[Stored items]
--*--

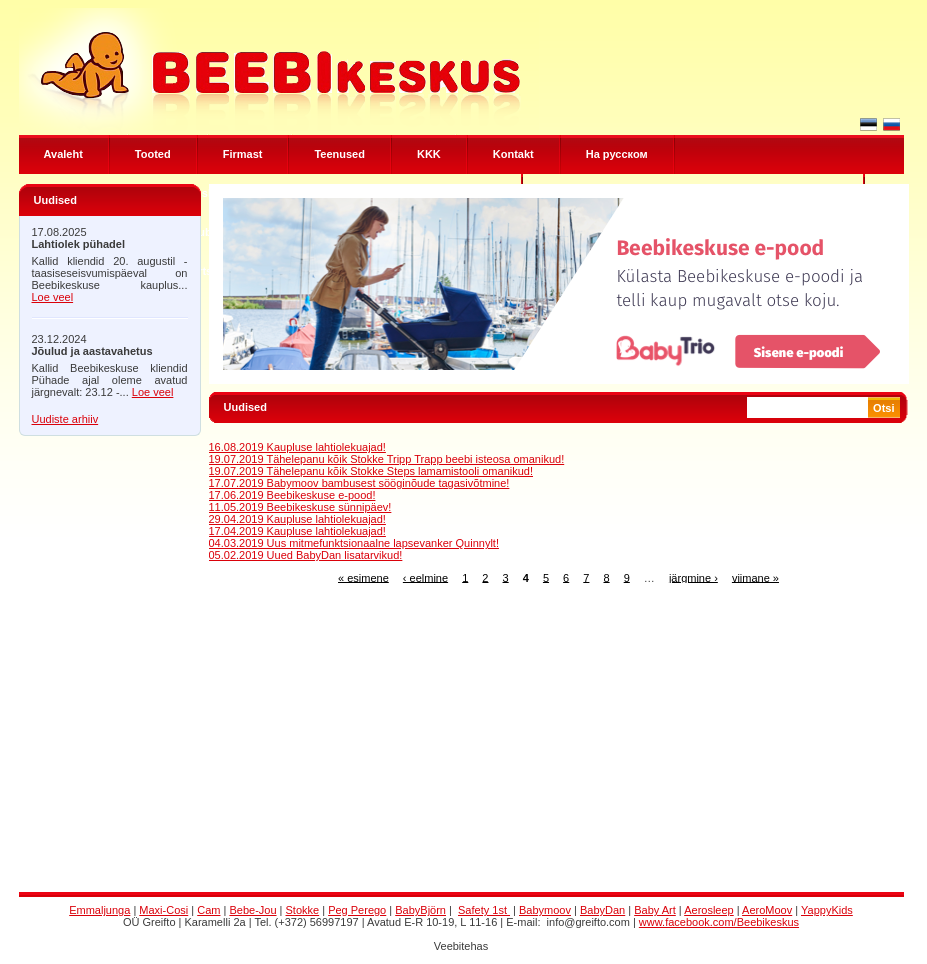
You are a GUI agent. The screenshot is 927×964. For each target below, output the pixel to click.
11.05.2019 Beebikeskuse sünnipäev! (300, 507)
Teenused (339, 154)
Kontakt (513, 154)
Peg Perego (357, 910)
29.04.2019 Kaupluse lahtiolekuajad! (297, 519)
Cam (208, 910)
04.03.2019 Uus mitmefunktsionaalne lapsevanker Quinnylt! (354, 543)
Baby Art (655, 910)
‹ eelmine (425, 577)
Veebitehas (461, 946)
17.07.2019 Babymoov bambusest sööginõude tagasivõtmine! (359, 483)
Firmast (243, 154)
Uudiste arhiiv (65, 419)
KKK (429, 154)
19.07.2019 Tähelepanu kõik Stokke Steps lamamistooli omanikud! (371, 471)
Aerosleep (709, 910)
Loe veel (53, 297)
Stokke (303, 910)
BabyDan (602, 910)
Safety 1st (484, 910)
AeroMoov (767, 910)
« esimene (363, 577)
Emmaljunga (99, 910)
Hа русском (617, 154)
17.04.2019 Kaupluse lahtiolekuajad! (297, 531)
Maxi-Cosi (163, 910)
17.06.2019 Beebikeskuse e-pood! (292, 495)
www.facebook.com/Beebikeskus (719, 922)
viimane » (755, 577)
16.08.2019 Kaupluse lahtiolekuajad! (297, 447)
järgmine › (693, 577)
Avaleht (63, 154)
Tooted (153, 154)
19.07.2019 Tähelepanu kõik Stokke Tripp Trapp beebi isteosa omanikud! (387, 459)
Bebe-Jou (252, 910)
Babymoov (545, 910)
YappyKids (827, 910)
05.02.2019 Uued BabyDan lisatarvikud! (306, 555)
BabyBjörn (420, 910)
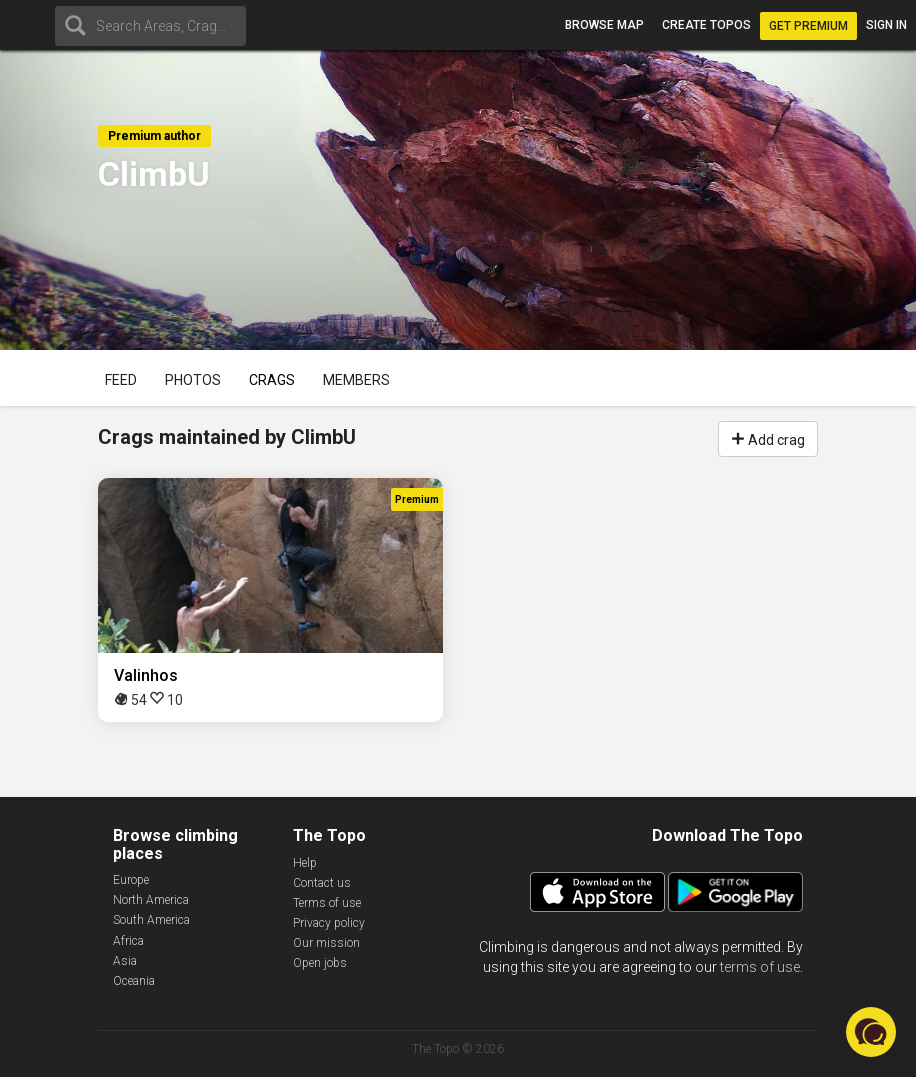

--*--

• Work instruction: Leave out the pictures. Return exactly the lines from the first line of the records to the line bearing "eelmine (425, 577)", inclusive.

• Solution to the problem:
You are a GUI agent. The screenshot is 927×964. For each target below, output the pixel to click.
11.05.2019 Beebikeskuse sünnipäev! (300, 507)
Teenused (339, 154)
Kontakt (513, 154)
Peg Perego (357, 910)
29.04.2019 Kaupluse lahtiolekuajad! (297, 519)
Cam (208, 910)
04.03.2019 Uus mitmefunktsionaalne lapsevanker Quinnylt! (354, 543)
Baby Art (655, 910)
‹ eelmine (425, 577)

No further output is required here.